▶ SUPPLIED DATA:
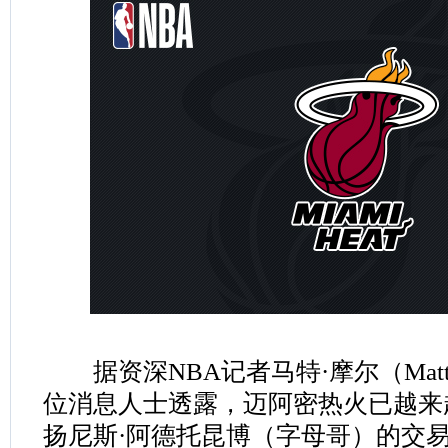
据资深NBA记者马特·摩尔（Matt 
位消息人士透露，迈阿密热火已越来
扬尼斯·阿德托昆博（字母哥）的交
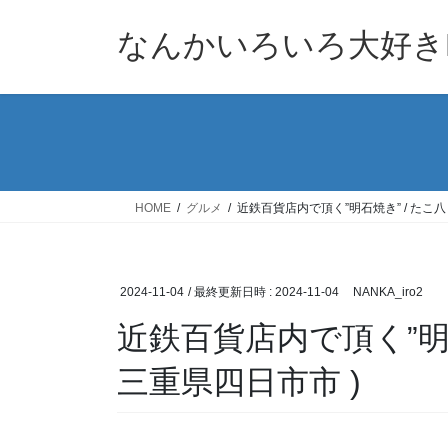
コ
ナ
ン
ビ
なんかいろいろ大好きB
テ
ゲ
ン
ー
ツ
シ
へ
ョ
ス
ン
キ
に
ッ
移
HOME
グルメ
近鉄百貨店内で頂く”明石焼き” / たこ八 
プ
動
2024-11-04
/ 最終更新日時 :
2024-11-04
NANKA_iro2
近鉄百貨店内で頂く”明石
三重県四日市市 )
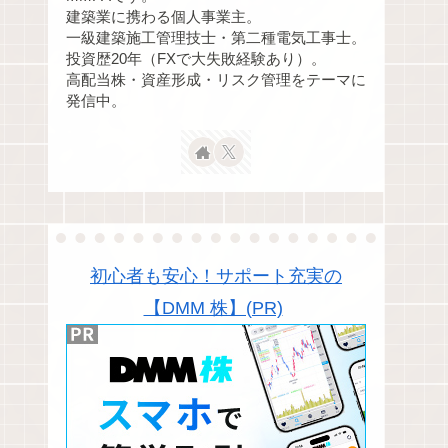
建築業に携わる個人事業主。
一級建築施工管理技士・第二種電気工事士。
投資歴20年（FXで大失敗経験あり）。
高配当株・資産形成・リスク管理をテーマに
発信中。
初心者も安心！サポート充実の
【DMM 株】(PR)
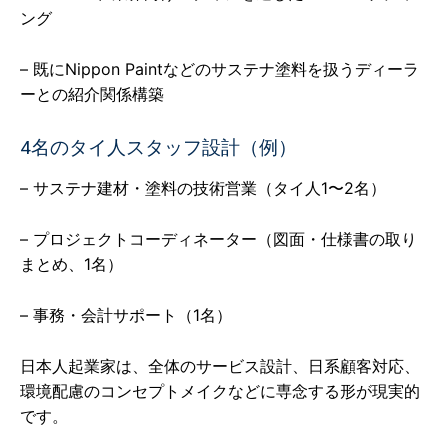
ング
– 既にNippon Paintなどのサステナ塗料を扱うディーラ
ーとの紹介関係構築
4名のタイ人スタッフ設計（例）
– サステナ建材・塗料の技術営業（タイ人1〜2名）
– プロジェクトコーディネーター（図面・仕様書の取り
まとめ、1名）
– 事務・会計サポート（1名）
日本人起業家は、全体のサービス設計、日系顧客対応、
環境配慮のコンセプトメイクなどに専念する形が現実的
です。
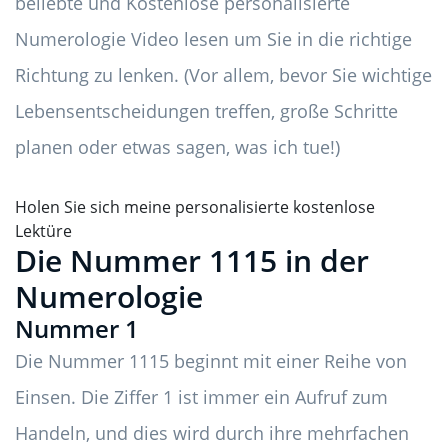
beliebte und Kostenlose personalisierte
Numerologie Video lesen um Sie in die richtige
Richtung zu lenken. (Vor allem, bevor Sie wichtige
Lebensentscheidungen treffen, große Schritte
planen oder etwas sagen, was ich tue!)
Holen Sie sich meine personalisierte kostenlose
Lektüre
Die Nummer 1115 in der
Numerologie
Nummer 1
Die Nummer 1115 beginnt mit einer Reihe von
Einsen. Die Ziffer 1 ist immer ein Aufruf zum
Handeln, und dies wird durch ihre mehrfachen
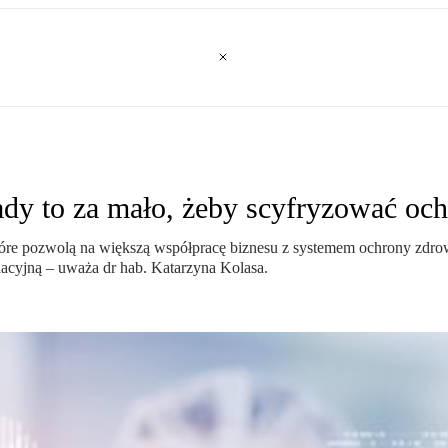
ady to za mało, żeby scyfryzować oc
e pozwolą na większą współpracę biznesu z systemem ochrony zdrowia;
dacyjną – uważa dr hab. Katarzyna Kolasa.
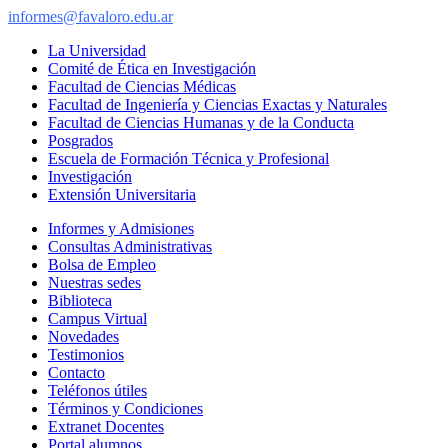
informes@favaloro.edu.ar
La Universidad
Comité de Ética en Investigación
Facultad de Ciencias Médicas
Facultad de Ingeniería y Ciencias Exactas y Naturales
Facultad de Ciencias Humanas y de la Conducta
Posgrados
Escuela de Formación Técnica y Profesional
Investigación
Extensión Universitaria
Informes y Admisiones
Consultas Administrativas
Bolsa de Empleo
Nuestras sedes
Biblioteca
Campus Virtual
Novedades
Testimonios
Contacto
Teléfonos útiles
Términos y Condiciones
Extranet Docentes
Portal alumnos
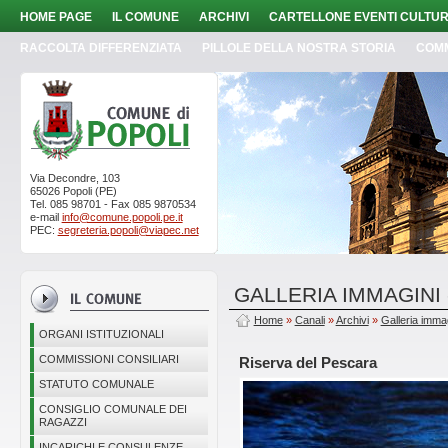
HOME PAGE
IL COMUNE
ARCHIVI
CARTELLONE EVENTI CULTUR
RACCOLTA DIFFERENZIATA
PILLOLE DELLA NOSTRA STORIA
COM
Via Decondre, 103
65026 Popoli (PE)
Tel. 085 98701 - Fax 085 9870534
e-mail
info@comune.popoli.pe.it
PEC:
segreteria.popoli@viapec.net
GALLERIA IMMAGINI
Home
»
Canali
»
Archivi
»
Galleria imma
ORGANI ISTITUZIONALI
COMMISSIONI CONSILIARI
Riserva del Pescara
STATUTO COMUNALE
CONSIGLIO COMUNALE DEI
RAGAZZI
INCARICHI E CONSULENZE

▶ PROBLEM DETAILS:
The expected result is every line from the material above that includes "Investigación".

▶ ANSWER SECTION:
Comité de Ética en Investigación
Investigación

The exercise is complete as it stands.